Plug your Executable model

Suggest edits
Documentation > Plug

Contents

To call a native executable in an OpenMOLE task, you can either use:
  • the ContainerTask that runs your executable in a portable container,
  • or the SystemExecTask that executes a local command line as if you where in a terminal.

The ContainerTask: Run Docker Containers πŸ”—

The ContainerTask runs docker containers in OpenMOLE. When your model is written in a language for which a specific OpenMOLE task doesn't exist, or if it uses an assembly of tools, libraries, binaries, etc. you might want to use a container task to make it portable, so that you can send it to any machine (with potentially varying OS installations).

Preliminary remark πŸ”—

The ContainerTask uses the Singularity container system. You should install Singularity on your system otherwise you won't be able to use it.

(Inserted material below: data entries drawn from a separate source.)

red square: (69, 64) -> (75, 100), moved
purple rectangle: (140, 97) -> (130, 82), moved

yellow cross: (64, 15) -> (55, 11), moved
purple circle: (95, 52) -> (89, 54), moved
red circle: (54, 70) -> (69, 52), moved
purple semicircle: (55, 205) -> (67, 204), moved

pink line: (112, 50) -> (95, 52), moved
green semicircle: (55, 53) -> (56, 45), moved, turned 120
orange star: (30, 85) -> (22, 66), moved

Containers from the docker hub πŸ”—

A simple task running a Python container would look like:

val container = ContainerTask(
  "python:3.6-stretch",
  """python -c 'print("splendid!")'"""
)

You can run this task. At launch time, it downloads the Python image from the docker hub in order to be able to run it afterwards.

Let's imagine a slightly more complete example: we will use the following Python script, which uses the numpy library to multiply a matrix (stored in a csv file) by a scalar number.

import sys
import numpy
from numpy import *
from array import *
import csv

input = open(sys.argv[1],'r')
n = float(sys.argv[2])

print("reading the matrix")
data = csv.reader(input)
headers = next(data, None)

array = numpy.array(list(data)).astype(float)

print(array)
print(n)
mult = array * n

print("saving the matrix")
numpy.savetxt(sys.argv[3], mult, fmt='%g')

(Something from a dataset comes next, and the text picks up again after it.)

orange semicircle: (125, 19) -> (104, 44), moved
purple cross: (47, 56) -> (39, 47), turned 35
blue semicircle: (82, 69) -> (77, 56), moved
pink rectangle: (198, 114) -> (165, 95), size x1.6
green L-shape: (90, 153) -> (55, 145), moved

An example input file would look like this:

col1,col2,col3
31,82,80
4,48,7

For this example, we consider that we have a data directory, containing a set of csv files in the workDirectory. We want to compute the Python script for each of this csv file and for a set of values for the second argument of the Python script. The OpenMOLE workflow would then look like this:

// Declare variables
val dataFile = Val[File]
val dataFileName = Val[String]
val i = Val[Int]
val resultFile = Val[File]

// Task
val container = ContainerTask(
  "python:3.6-stretch",
  """python matrix.py data.csv ${i} out.csv""",
  install = Seq("pip install numpy")
) set (
  resources += workDirectory / "matrix.py",
  inputFiles += (dataFile, "data.csv"),
  outputFiles += ("out.csv", resultFile),
  (inputs, outputs) += (i, dataFileName)
)

// Workflow
DirectSampling(
  sampling =
    (dataFile in (workDirectory / "data") withName dataFileName) x
      (i in (0 to 3)),
  evaluation =
    container hook CopyFileHook(resultFile, workDirectory / "results/${dataFileName.dropRight(4)}_${i}.csv")
)

The install parameter contains a set of command used to install some components in the container once and for all, when the task is instantiated.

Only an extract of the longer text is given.